Challenges Await Georgia Watermelon Growers

Feb 22, 2017
By Clint Thompson
Watermelons stacked on the side of a row on a farm at the UGA Tifton Campus.
The cost of controlling plant diseases combined with the cost of irrigation continues to push Georgia watermelon growers to become more innovative and productive, according to University of Georgia Cooperative Extension vegetable horticulturist Tim Coolong.
The watermelon industry is extremely popular in Georgia – watermelons are grown on an estimated 20,000 acres per year, according to Coolong – but consistently making a profit requires constant innovation and hard work.
“The only way that growers are able to consistently stay profitable is to steadily increase productivity,” Coolong said. “We have plenty of challenges, including diseases such as fusarium wilt, phytophthora blight, gummy stem blight and anthracnose. Input costs have steadily increased, while many times, revenue has stayed the same. Therefore, overall profitability has been tightened up.”
During last year’s growing season, Colquitt County Extension Coordinator Jeremy Kichler said watermelon acreage was on the rise because of low prices for row crops like cotton, peanuts and corn. He predicts that this year’s acreage in Colquitt County will remain the same, primarily because peanut acreage is expected to increase.
Picking, grading, packing and shipping melons remains the most costly aspect of watermelon production. Irrigating fields and applying newer, more effective fungicides to combat the diseases of watermelon remain two of the more expensive input costs.
To aid farmers in producing the most cost-efficient and high-yielding crop, several scientists at the UGA Tifton Campus, as well as county Extension agents, conduct watermelon research trials.
In his research plots, Coolong looks for different qualities in watermelon varieties, including varieties that produce quality fruit of consistent size.
“Total yield is not everything,” Coolong said. “Uniformity is often overlooked, but it is very important to a grower. Suppose someone has a market for one particular size of fruit. Then a variety that may be a high yielder, but produces highly variable sized fruit is not going to be useful to them, despite being at the top of the list in terms of yield.”
Because an estimated 95 percent of Georgia’s watermelon crop is seedless, the majority of Coolong’s research focuses on seedless watermelons.
While taste and texture are desirable characteristics that farmers look for in selecting a particular watermelon variety, Coolong says other traits may sway a farmer’s thinking.
“Consumers buy what tastes good, and farmers naturally want to grow what consumers buy.
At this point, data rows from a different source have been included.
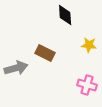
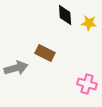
yellow star: moved 22 px up
pink cross: moved 1 px up
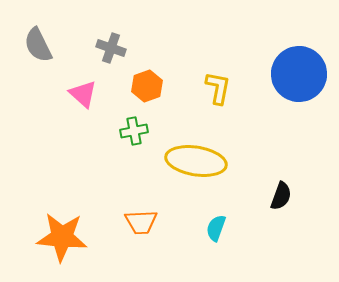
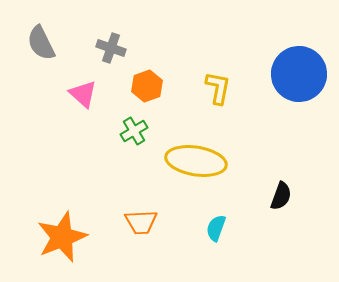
gray semicircle: moved 3 px right, 2 px up
green cross: rotated 20 degrees counterclockwise
orange star: rotated 27 degrees counterclockwise
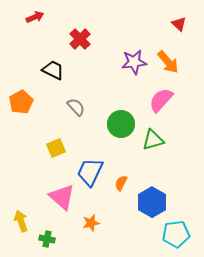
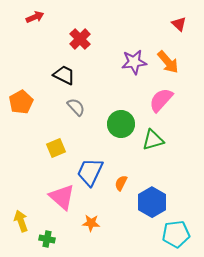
black trapezoid: moved 11 px right, 5 px down
orange star: rotated 18 degrees clockwise
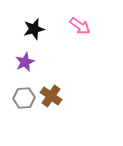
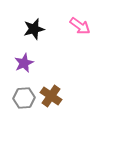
purple star: moved 1 px left, 1 px down
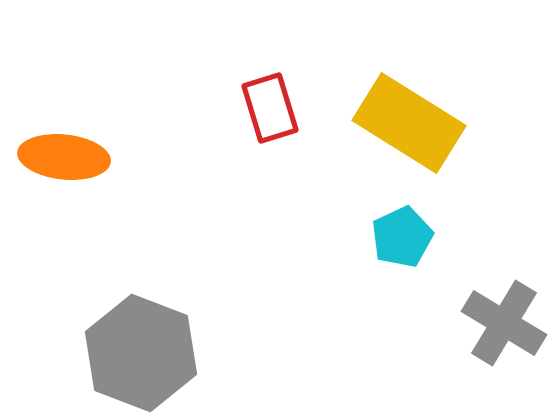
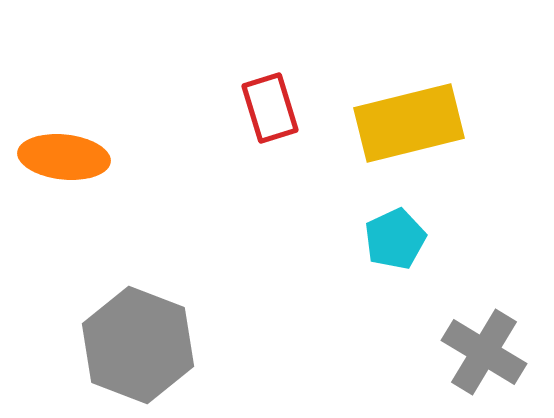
yellow rectangle: rotated 46 degrees counterclockwise
cyan pentagon: moved 7 px left, 2 px down
gray cross: moved 20 px left, 29 px down
gray hexagon: moved 3 px left, 8 px up
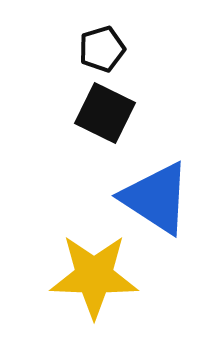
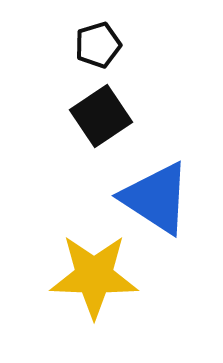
black pentagon: moved 4 px left, 4 px up
black square: moved 4 px left, 3 px down; rotated 30 degrees clockwise
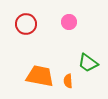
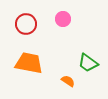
pink circle: moved 6 px left, 3 px up
orange trapezoid: moved 11 px left, 13 px up
orange semicircle: rotated 128 degrees clockwise
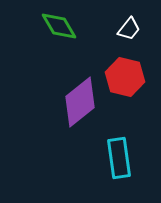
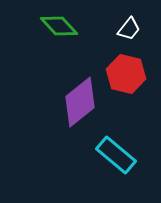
green diamond: rotated 12 degrees counterclockwise
red hexagon: moved 1 px right, 3 px up
cyan rectangle: moved 3 px left, 3 px up; rotated 42 degrees counterclockwise
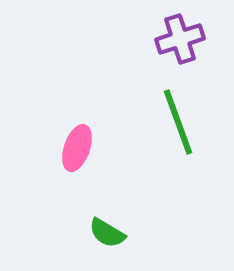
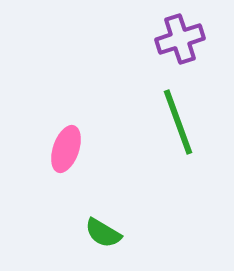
pink ellipse: moved 11 px left, 1 px down
green semicircle: moved 4 px left
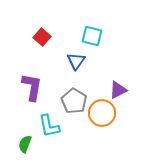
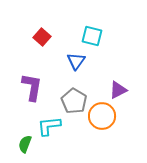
orange circle: moved 3 px down
cyan L-shape: rotated 95 degrees clockwise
However, aspects such as disease resistance, yield and other traits are factors that the farmer must consider that the consumer doesn’t,” Coolong said. “Thus, when you talk about a farmer’s preference, it is really a combination of qualities, which they carefully weigh.”
According to the UGA Center for Agribusiness and Economic Development, watermelon’s 2015 Georgia farm gate value totaled $124.5 million. Watermelon accounted for 11.41 percent of all vegetables grown in Georgia.